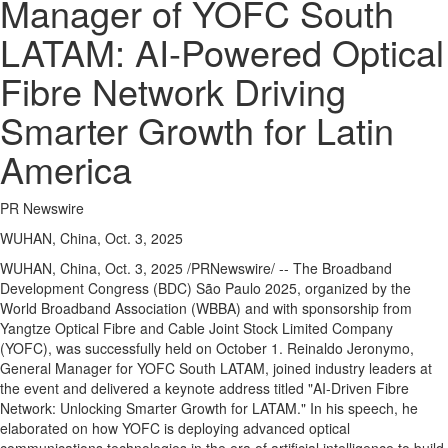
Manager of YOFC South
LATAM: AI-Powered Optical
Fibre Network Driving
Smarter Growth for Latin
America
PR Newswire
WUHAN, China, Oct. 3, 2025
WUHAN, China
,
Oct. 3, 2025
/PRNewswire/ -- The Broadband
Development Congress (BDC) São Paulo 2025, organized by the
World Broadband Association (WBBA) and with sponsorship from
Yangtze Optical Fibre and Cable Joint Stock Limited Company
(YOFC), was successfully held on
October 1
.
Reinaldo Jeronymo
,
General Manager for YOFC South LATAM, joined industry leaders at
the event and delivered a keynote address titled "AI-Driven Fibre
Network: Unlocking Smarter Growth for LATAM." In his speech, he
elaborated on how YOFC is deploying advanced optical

==

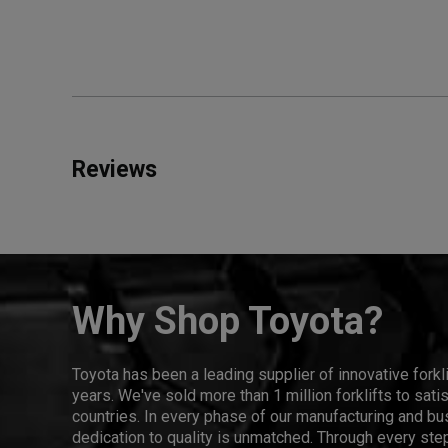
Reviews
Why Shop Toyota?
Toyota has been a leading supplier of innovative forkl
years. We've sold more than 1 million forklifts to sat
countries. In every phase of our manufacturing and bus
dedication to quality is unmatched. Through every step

- [Task statement] All that is wanted is the stretch of lines above from the one containing "Manager of YOFC South" through the one containing "elaborated on how", duplicated exactly.

- [Answer section]
Manager of YOFC South
LATAM: AI-Powered Optical
Fibre Network Driving
Smarter Growth for Latin
America
PR Newswire
WUHAN, China, Oct. 3, 2025
WUHAN, China
,
Oct. 3, 2025
/PRNewswire/ -- The Broadband
Development Congress (BDC) São Paulo 2025, organized by the
World Broadband Association (WBBA) and with sponsorship from
Yangtze Optical Fibre and Cable Joint Stock Limited Company
(YOFC), was successfully held on
October 1
.
Reinaldo Jeronymo
,
General Manager for YOFC South LATAM, joined industry leaders at
the event and delivered a keynote address titled "AI-Driven Fibre
Network: Unlocking Smarter Growth for LATAM." In his speech, he
elaborated on how YOFC is deploying advanced optical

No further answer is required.